Re: Encoding Personal Use Ideographs (was Re: Level of Unicode support required for various languages)

From: Andrew West (
Date: Thu Nov 01 2007 - 08:41:45 CST

  • Next message: Murray Sargent: "RE: Stix beta fonts released"

    On 01/11/2007, <> wrote:
    > Most characters are like your name,

    On the other hand most ideographic characters are not at all like the
    character for Ben's name, which is a not a single abstract character,
    but is really just a ligature
    <> of its two
    components, U+9580 門 "mon" plus U+9F8D 龍 "rou". It has no meaning in
    itself other than being a phonetic representation of "Monroe".
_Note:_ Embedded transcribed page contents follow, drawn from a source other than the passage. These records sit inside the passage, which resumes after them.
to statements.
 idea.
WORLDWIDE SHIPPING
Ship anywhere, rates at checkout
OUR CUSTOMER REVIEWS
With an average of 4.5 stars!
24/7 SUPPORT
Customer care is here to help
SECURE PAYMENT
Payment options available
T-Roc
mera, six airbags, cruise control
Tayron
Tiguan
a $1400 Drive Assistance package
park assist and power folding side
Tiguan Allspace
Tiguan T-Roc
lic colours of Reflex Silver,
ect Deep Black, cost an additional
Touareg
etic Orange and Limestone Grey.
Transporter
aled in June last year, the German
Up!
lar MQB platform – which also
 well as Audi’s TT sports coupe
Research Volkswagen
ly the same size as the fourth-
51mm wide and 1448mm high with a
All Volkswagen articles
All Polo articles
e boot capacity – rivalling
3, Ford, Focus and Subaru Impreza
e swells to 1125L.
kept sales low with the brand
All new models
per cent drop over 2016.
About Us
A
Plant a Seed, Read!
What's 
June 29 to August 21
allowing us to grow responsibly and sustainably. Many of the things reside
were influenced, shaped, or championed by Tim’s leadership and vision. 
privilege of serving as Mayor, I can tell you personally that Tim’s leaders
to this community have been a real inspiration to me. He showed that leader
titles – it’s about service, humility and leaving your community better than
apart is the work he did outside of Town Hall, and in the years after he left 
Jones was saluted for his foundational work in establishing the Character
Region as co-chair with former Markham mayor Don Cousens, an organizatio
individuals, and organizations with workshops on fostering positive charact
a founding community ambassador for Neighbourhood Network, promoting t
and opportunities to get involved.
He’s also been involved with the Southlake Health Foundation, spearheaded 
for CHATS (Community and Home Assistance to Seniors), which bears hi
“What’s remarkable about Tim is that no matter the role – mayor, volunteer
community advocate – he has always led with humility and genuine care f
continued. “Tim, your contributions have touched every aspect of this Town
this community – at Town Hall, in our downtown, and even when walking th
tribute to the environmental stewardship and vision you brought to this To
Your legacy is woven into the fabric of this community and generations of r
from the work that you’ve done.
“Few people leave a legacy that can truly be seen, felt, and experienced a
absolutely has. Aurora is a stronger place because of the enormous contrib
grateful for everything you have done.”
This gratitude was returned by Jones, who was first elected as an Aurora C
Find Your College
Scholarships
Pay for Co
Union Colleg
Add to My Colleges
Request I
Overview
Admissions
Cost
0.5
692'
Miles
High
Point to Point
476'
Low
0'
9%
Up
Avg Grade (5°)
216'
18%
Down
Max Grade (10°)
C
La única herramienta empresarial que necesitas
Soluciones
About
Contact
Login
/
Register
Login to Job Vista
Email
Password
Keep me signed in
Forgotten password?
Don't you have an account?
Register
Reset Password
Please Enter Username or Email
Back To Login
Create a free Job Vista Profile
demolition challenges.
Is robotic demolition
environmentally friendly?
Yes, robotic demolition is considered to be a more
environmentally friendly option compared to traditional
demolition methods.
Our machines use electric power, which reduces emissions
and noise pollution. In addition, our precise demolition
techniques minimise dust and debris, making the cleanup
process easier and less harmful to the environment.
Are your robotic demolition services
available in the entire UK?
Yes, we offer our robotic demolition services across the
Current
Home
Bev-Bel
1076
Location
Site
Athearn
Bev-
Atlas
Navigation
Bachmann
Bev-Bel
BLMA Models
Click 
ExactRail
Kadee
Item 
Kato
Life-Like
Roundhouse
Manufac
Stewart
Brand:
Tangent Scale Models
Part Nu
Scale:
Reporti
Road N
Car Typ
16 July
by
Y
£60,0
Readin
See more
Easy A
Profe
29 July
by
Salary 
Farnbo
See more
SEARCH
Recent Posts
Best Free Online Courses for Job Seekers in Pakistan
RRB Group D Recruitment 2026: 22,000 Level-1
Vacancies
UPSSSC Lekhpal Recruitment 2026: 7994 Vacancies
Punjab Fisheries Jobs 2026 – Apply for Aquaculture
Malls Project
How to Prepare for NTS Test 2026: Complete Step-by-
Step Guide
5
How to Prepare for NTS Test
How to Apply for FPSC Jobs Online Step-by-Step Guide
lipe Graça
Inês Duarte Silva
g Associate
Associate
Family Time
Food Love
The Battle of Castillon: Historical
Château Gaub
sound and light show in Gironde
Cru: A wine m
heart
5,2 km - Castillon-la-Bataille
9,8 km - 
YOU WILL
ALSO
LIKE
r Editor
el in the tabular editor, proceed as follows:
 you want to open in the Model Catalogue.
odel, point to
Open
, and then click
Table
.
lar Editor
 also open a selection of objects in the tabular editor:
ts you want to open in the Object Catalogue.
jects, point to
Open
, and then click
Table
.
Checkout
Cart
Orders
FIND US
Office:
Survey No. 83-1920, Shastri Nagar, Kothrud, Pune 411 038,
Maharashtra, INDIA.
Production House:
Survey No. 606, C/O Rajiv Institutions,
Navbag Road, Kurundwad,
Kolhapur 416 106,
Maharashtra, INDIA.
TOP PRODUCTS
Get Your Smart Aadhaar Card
    Such ligatures are very rare in Chinese (the typical example is U+74E9
    瓩 qian1wa3 "kilowatt"), but more common in Japanese -- the name of
    Kitagawa Utamaro 喜多川 歌麿 comes to mind, where U+9EBF 麿 maro is a
    ligature of the characters U+9EBB 麻 and U+5415 吕 (I am probably wrong
    on this, but from a quick google it seems that he may have been the
    first person to join the two characters into one, and in earlier times
    the two components of the character were written separately).

    If you were going to ask me what the "best" way to represent kanji
    ligatures such as <U+2FF5 U+9580 U+9F8D> would be under an ideal
    Unicode model, I would say as <U+9580 U+200D U+9F8D>, using ZWJ to
    indicate the ligation, and smart fonts would ligate the two components
    into a single glyph if they could. But back in the real world, the
    approach taken has been to encode kanji ligatures (and kana ligatures,
    and even kana/kanji hybrid ligatures) as separate characters, so Ben's
    character is a potential candidate for encoding.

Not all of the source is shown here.